A few days ago I got an email I did not expect: an abuse report from AWS Trust & Safety, saying my EC2 instance in my personal AWS account had been caught scanning other hosts on the internet.
My first thought was the obvious one someone hacked my box.
What I actually found was more interesting (and honestly, kind of embarrassing): a single line in a package.json file was all it took.
Here's the full story of how it happened, how I tracked it down, and what actually fixed it.
The abuse report
The email included a forwarded report from a third party network. They'd logged multiple completed TCP handshakes from my instance's public IP, hitting a handful of destination IPs on ports like 9200 (commonly Elasticsearch), 443, and 80.
The "completed handshake" detail matters — it rules out IP spoofing. Both sides have to respond for a handshake to finish, so this wasn't some rando forging my IP. My instance really was reaching out and probing other hosts.
Time to figure out why.
First theory: someone broke in
Outbound scanning traffic screams "compromised box," so I started where anyone would: how did they get in?
SSH brute force?
Nope. SSH was key only, and every entry in auth.log was Accepted publickey from IPs I recognized. No password attempts, no unfamiliar sources.
Accepted publickey for ubuntu from <trusted-ip> port 57322 ssh2: RSA SHA256:...
An exposed service?
Everything else was completely unreachable from the internet.
The security group sat in front of all of it. Dead end.
So: no brute force, no exposed service. Whatever this was, it didn't come in through the front door.
Finding the malware
A quick find / -mtime -2 (files modified in the last 2 days) turned up something ugly, sitting right in my frontend app's directory:
scanner_linux
xmrig.tar.gz
scanner_deployed.log
exploited.log
failed.log
monitor.log
data.log
xmrig is a legitimate (but heavily abused) Monero mining tool. scanner_linux was a binary I'd never seen before — and ps aux confirmed it was actively running, as root, chewing through CPU:
root 285679 27.7% CPU ./scanner_linux -t 1000
There it was. That process was almost certainly what generated the traffic AWS flagged.

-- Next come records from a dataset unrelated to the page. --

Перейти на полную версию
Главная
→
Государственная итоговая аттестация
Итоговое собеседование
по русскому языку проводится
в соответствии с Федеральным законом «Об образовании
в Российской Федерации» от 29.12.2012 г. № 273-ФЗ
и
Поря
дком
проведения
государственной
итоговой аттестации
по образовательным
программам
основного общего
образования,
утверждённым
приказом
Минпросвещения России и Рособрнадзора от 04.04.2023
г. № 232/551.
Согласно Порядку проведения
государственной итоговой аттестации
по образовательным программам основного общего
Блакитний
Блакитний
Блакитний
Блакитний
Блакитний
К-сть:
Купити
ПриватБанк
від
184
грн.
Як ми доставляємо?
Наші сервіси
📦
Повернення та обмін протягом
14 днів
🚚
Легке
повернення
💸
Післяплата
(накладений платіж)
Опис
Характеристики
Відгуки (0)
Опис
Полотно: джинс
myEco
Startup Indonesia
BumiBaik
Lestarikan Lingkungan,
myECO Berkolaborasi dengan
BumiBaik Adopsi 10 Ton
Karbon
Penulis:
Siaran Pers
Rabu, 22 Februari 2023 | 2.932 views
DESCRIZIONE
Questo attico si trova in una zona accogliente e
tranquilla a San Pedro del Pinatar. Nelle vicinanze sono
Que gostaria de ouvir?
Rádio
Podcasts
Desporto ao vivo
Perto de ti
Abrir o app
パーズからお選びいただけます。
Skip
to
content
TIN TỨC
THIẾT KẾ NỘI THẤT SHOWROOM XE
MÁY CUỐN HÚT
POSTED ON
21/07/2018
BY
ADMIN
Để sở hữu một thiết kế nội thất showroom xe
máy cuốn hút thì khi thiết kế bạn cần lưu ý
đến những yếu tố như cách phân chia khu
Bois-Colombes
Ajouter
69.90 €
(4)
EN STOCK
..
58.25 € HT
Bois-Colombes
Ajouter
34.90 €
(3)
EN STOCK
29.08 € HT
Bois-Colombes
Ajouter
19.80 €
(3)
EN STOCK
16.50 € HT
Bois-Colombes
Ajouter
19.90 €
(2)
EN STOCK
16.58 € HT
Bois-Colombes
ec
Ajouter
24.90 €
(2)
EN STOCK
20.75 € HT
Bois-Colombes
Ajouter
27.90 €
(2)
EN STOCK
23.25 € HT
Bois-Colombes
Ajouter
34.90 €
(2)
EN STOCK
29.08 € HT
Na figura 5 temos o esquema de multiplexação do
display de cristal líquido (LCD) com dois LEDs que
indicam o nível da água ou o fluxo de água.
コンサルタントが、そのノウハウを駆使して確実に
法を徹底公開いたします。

Both files were owned by root, written within about a minute of each other, at a time that didn't line up with any of my own SSH sessions. Whatever dropped them had root level filesystem access but never touched SSH to get it.
Following the trail outward
If nothing got in from the outside, something on the inside must have reached out. I checked the security group's outbound rule:
Outbound: All traffic → 0.0.0.0/0
The actual root cause
Digging through the frontend app's package.json, one line jumped out immediately:
"dependencies": {
"zod": "latest",
"child_process": "latest",
"aws-amplify": "latest",
"axios": "latest"
}
child_process is not a real npm package. It's a built-in Node.js core module, no install required, ever.
There is zero legitimate reason for it to show up as an external dependency.
But somebody had published a package under that exact name on the public npm registry. This is a known attack pattern: squat on a name that looks like a trusted standard-library module, and wait for someone (a developer copy-pasting a snippet, or these days, an AI coding assistant hallucinating a dependency) to install it by mistake.
These packages almost always ship a postinstall script, which npm runs automatically the second npm install finishes — silently, with whatever permissions the install process has. In my case, that was root, inside a container with a bind-mounted host directory. Every rebuild of that container had been quietly re-running it.
The fix: remove the child_process line from package.json, wipe node_modules and the lockfile, and rebuild from scratch with docker compose up -d --build — the --build flag matters, since a plain restart just resumes the already-infected image.
What I'm taking away from this
A locked-down security group only stops external attackers. It does nothing once malicious code is already executing locally with your own privileges.
Wide-open outbound rules are underrated as a risk. 0.0.0.0/0 outbound is a common default, but it's exactly what let a tiny postinstall script fetch a cryptominer. Restricting egress would've stopped this cold even after the bad package installed.
Any dependency with the same name as a Node built-in is an instant red flag. child_process, fs, http, etc. should never appear in your dependencies.
Stop pinning things to "latest". Half my dependency list was unpinned, which makes it way harder to spot when something new and unwanted sneaks in.
npm audit and a manual skim of package.json should be routine, not just a post incident activity.